It was known that the fundamental components of FF originate from plasma that traverses the blood-follicular barrier, as well as from cellular factors released by the granulosa and thecal cells (26). Our differential abundance analysis indicated a clear difference in the lipid composition of plasma and FF. LPC, PE, PE-P, and SM were identified as the most significant subclasses contributing to this difference. In addition, our findings indicates that FF is a “lipid-rich” biological matrix. Most measured lipid subclasses, except for Cer, were present at higher concentrations in FF compared to plasma. As a central molecule in the sphingolipid biosynthesis pathway, ceramide levels are tightly controlled under normal physiological conditions. PCOS and related metabolic conditions, such as obesity and diabetes, have been correlated with increased levels of circulating ceramide (27–30). Moreover, bovine studies have demonstrated that excess Cer hinders embryonic development at multiple pre-implantation stages (31, 32), potentially explaining the significantly lower ceramide levels observed in FF.
Next, we explore the relationship between lipid abundance and ART outcomes. In this study, we identified that plasma lysophosphatidylcholines, including LPC 18:3, LPC 22:4, and LPC 20:5, correlated negatively with fertilisation and blastocyst formation outcomes. Lysophosphatidylcholines are primarily generated from phosphatidylcholine (PC) through the action of Phospholipase A2, and thus their abundance is related (33). A growing body of research indicates that LPCs act as secondary messengers and play a role in the regulation of oxidative stress, inflammation, and apoptosis (33, 34). The pro-inflammatory effects of LPCs are well-reported in cardiovascular diseases. For instance, inhibiting NOX5 activity reduced LPC-induced oxidative stress in endothelial cells and monocyte adhesion, both of which are considered as early steps in the development of atherosclerotic lesions (35). Moreover, LPC has been shown to promote macrophage polarisation toward the pro-inflammatory M1 phenotype, contributing to vascular inflammation (36). While direct evidence is currently unavailable, a prior lipidomics study demonstrated that several LPC species, including LPC 18:3, were more abundant in women with PCOS (37). The observed inverse relationship between plasma LPCs suggests a systemic inflammatory condition that, accordingly, affects follicular development. However, in our data, FF did not display the expected negative effects of LPC. The reason for this discrepancy requires further explanations.

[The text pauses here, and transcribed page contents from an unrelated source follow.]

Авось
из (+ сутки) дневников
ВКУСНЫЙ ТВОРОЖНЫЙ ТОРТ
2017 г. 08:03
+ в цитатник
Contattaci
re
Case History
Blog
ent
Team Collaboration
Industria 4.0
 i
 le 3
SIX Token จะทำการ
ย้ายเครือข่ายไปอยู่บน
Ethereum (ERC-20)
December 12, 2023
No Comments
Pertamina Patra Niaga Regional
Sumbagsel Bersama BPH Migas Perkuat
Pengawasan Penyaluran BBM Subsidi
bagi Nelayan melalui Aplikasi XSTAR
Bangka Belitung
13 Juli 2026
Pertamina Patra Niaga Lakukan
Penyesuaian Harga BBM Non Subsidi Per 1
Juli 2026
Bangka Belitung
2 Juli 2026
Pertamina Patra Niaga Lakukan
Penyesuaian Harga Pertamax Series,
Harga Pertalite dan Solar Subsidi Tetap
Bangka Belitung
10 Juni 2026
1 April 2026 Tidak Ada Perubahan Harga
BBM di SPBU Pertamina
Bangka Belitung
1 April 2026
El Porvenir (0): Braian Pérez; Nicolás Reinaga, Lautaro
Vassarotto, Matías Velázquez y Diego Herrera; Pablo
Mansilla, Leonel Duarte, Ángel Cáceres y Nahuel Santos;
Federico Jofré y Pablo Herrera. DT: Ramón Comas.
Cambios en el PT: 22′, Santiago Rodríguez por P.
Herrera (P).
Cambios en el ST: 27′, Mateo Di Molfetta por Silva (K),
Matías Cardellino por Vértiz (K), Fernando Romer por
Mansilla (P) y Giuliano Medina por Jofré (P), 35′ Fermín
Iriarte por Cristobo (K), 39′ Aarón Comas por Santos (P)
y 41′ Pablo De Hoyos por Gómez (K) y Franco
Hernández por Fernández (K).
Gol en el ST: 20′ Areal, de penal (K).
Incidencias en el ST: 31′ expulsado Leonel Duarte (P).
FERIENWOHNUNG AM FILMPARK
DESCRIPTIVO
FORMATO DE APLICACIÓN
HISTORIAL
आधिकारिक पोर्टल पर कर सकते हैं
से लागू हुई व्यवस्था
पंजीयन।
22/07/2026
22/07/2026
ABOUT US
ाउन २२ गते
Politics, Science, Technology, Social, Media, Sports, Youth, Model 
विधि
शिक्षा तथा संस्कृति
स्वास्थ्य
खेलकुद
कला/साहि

Our lipidomics analysis demonstrated that PE, PE-O, and PE-P promoted blastocyst development, with plasma PE P-18:0_20:1 exhibiting an independent positive correlation in our elastic-net model. PE is the second most prevalent phospholipid in mammalian cell membranes (38). In addition to its role as a structural component of the cell membrane, PE contributes to membrane fusion, mitochondrial homeostasis, and the biosynthesis of membrane proteins (39–42). Studies have confirmed that PE is essential for cytokinesis (43). Besides, knockout experiments demonstrated that disrupting PE synthesis pathways, through either PS decarboxylation or the CDP-ethanolamine pathway, resulted in a significant decrease in PE levels, abnormal mitochondrial function, and embryonic death in the affected mice (41, 44). Therefore, PE likely effects embryonic development through its involvement in cell membrane reconstruction and the modulation of mitochondrial function.

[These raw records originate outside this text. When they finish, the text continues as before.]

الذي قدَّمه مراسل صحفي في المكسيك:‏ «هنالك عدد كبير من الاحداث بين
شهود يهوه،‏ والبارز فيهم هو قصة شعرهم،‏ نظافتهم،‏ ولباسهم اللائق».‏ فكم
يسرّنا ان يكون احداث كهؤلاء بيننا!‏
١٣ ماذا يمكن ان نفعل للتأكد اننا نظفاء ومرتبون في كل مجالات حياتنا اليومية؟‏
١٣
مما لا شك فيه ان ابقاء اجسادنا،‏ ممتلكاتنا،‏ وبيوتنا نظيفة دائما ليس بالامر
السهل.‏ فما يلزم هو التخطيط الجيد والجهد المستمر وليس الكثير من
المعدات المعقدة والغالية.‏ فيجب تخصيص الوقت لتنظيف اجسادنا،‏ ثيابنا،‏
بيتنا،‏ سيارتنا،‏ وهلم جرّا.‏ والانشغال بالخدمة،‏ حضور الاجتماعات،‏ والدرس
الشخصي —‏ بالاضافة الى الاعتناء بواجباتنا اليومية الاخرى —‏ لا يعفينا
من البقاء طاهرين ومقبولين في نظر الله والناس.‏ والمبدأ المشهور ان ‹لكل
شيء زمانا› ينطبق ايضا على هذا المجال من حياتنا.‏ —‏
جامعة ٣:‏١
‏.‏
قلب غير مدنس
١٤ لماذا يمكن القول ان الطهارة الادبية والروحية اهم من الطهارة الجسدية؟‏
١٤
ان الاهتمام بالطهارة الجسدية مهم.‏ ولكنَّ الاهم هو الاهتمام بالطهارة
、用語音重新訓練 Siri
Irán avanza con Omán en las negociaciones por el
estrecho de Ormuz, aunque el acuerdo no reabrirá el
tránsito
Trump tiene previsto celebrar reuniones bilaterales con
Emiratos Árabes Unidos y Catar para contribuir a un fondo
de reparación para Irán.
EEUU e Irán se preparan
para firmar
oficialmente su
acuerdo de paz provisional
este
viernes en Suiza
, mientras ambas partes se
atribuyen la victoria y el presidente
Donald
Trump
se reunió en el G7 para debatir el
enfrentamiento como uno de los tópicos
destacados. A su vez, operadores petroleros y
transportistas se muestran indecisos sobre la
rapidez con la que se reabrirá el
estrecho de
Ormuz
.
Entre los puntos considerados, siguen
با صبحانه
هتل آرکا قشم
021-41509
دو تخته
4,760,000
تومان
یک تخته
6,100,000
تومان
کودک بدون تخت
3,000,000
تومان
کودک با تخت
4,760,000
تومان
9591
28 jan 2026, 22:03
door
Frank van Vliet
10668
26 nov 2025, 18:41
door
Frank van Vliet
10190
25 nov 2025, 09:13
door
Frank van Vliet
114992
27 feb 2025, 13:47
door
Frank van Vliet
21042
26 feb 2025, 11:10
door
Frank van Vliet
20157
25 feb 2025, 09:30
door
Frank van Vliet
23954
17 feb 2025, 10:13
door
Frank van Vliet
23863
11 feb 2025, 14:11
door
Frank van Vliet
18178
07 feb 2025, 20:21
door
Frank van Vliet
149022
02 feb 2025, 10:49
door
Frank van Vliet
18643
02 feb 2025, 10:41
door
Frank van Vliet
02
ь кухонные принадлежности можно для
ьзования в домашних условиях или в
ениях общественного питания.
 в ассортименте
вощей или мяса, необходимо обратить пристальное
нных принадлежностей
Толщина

PE-O and PE-P (also known as PE plasmalogen) belong to a specialised class of phospholipids termed ether lipids (EL). While both processes an ethanolamine head group, ether PE biosynthesis utilises 1-O-alkyl glycerol-3-phosphate as a precursor and is reflected by the presence of an ether-linked fatty alcohol at the sn-1 position, rather than an ester-linked fatty acid (44). Due to this unique chemical structure, with its preserved carbon double bonds at sn-2 acyl chains, ELs are vulnerable to reactive oxygen species and function as antioxidants (45). Moreover, declined circulating plasmalogen levels has been correlated with both ageing and reduced fertility (46, 47), which is consistent with our modelling results. Collectively, the findings indicate that ELs may be involved in regulating vesicle-mediated processes, including fertilisation and embryo-maternal communication (48–50), while further analysis is necessary to confirm this hypothesis.

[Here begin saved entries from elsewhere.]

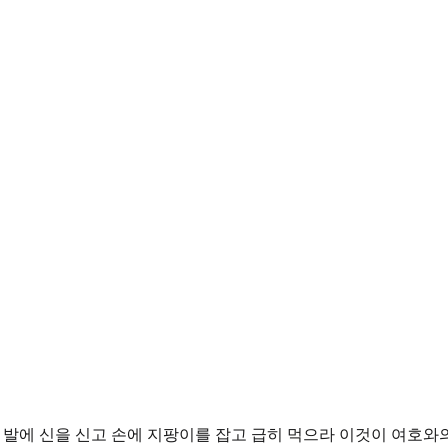
고 발에 신을 신고 손에 지팡이를 잡고 급히 먹으라 이것이 여호와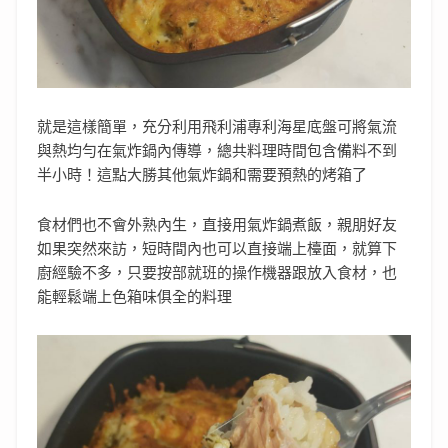
就是這樣簡單，充分利用飛利浦專利海星底盤可將氣流
與熱均勻在氣炸鍋內傳導，總共料理時間包含備料不到
半小時！這點大勝其他氣炸鍋和需要預熱的烤箱了
食材們也不會外熟內生，直接用氣炸鍋煮飯，親朋好友
如果突然來訪，短時間內也可以直接端上檯面，就算下
廚經驗不多，只要按部就班的操作機器跟放入食材，也
能輕鬆端上色箱味俱全的料理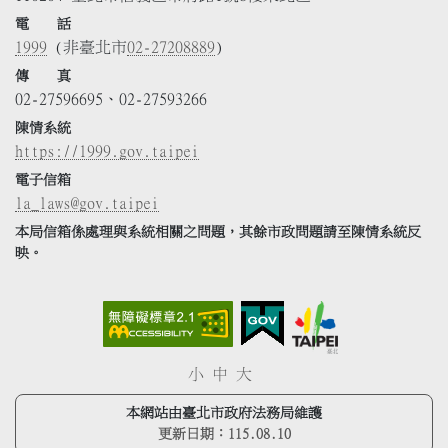
電 話
1999
(非臺北市
02-27208889
)
傳 真
02-27596695、02-27593266
陳情系統
https://1999.gov.taipei
電子信箱
la_laws@gov.taipei
本局信箱係處理與系統相關之問題，其餘市政問題請至陳情系統反
映。
小
中
大
本網站由臺北市政府法務局維護
更新日期：
115.08.10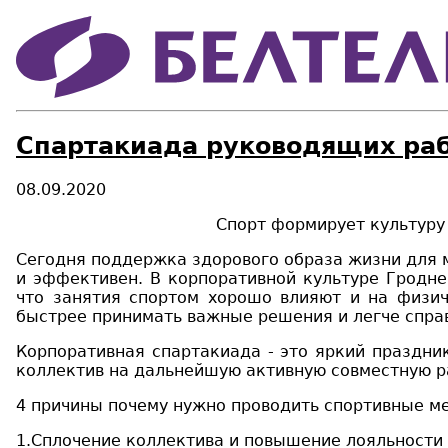
Спартакиада руководящих раб
08.09.2020
Спорт формирует культуру оптимизм
Сегодня поддержка здорового образа жизни для м
и эффективен. В корпоративной культуре
Гродн
что занятия спортом хорошо влияют и на физич
быстрее принимать важные решения и легче справ
Корпоративная сп
а
ртакиада
- это
ярки
й
праздни
коллектив на дальнейшую активную совместную р
4 причины почему нужно проводить спортивные м
1
.
Сплочение коллектива и повышение лояльности 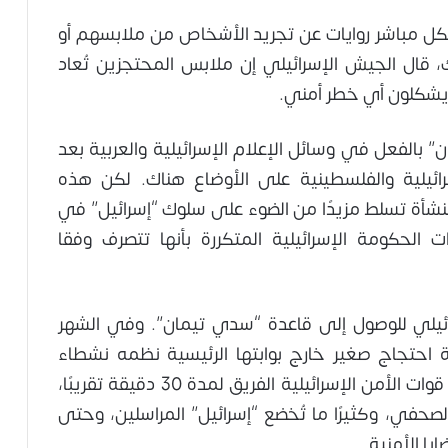
شكل مباشر روايات عن تجريد الأشخاص من ملابسهم أو
ك، قال الجيش الإسرائيلي إن ملابس المحتجزين تُعاد
ا يشكلون أي خطر أمني.
بالفعل في وسائل الإعلام الإسرائيلية والعربية بعد
ئيلية والفلسطينية على الأوضاع هناك. لكن هذه
منشأة تسلط مزيدًا من الضوء على سلوك “إسرائيل” في
الحكومة الإسرائيلية المتكررة بأنها تتصرف وفقا
ئيلي للوصول إلى قاعدة “سدي تيمان”. وفي الشهر
احتجاج صغير خارج بوابتها الرئيسية نظمه نشطاء
إسرائيليون يطالبون بإغلاق المنشأة. استجوبت قوات الأمن الإسرائيلية الفريق لمدة 30 دقيقة تقريبًا،
لصحفي، وكثيرًا ما تُخضع “إسرائيل” المراسلين، وحتى
يا الأمنية.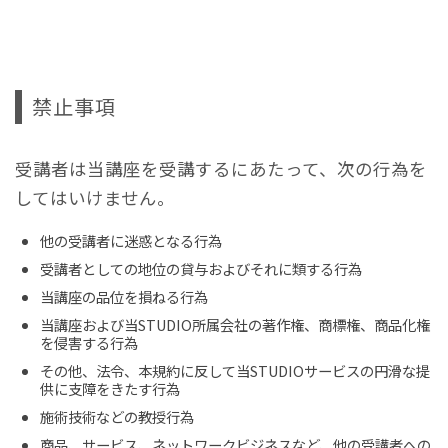
禁止事項
受講者は当講座を受講するにあたって、次の行為を
してはいけません。
他の受講者に迷惑となる行為
受講者としての地位の貸与およびそれに類する行為
当講座の品位を損ねる行為
当講座および当STUDIO所属会社の著作権、商標権、商品化権
を侵害する行為
その他、法令、本規約に反して当STUDIOサービスの円滑な提
供に支障をきたす行為
施術技術などの教授行為
商品、サービス、ネットワークビジネスなど、他の受講者への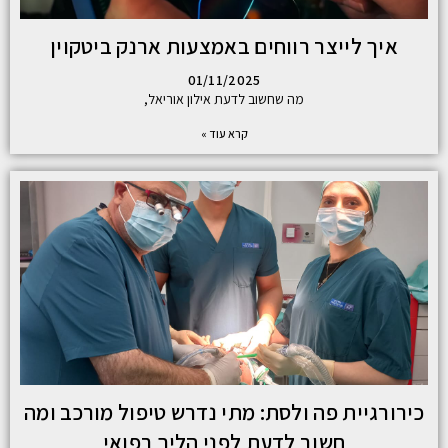
איך לייצר רווחים באמצעות ארנק ביטקוין
01/11/2025
מה שחשוב לדעת אילון אוריאל,
קרא עוד »
כירורגיית פה ולסת: מתי נדרש טיפול מורכב ומה
חשוב לדעת לפני הליך רפואי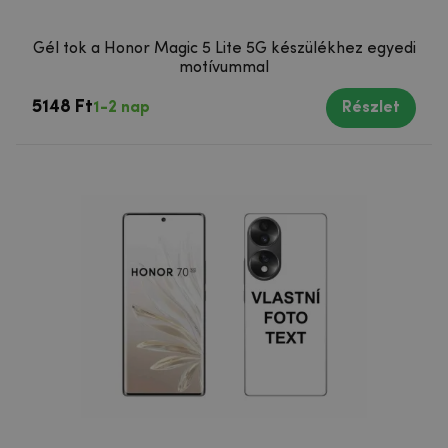
Gél tok a Honor Magic 5 Lite 5G készülékhez egyedi
motívummal
5148 Ft
1-2 nap
Részlet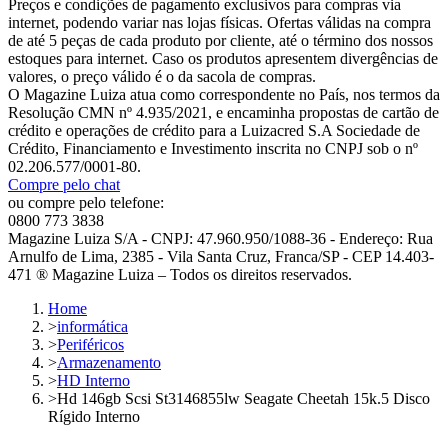
Preços e condições de pagamento exclusivos para compras via
internet, podendo variar nas lojas físicas. Ofertas válidas na compra
de até 5 peças de cada produto por cliente, até o término dos nossos
estoques para internet. Caso os produtos apresentem divergências de
valores, o preço válido é o da sacola de compras.
O Magazine Luiza atua como correspondente no País, nos termos da
Resolução CMN nº 4.935/2021, e encaminha propostas de cartão de
crédito e operações de crédito para a Luizacred S.A Sociedade de
Crédito, Financiamento e Investimento inscrita no CNPJ sob o nº
02.206.577/0001-80.
Compre pelo chat
ou compre pelo telefone:
0800 773 3838
Magazine Luiza S/A - CNPJ: 47.960.950/1088-36 - Endereço: Rua
Arnulfo de Lima, 2385 - Vila Santa Cruz, Franca/SP - CEP 14.403-
471 ® Magazine Luiza – Todos os direitos reservados.
Home
>
informática
>
Periféricos
>
Armazenamento
>
HD Interno
>
Hd 146gb Scsi St3146855lw Seagate Cheetah 15k.5 Disco
Rígido Interno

This study also indicated an inconsistent relationship between TGs and ART outcomes. Specifically, polyunsaturated fatty acid-containing TG species, including TG 18:1_34:6, TG 20:4_33:2, and TG 18:0_38:4 in follicular fluid (FF), as well as TG 22:5_36:1 in plasma, are correlated positively with the development of high-quality embryos and blastocysts. In contrast, less unsaturated plasma TGs demonstrated a negative correlation with embryo cleavage. Triglycerides represent the principle storage form of fatty acid, offering a crucial energy source for oocyte maturation and embryonic development as needed (51). Excessive circulating TG levels, however, has been correlated with increased oxidative stress (52), apoptosis (53), and abnormal oocyte development (54–56). It is important to note that the majority of previous research has concentrated on the TG synthesis pathway or utilised enzymatic assays to measure total TG levels.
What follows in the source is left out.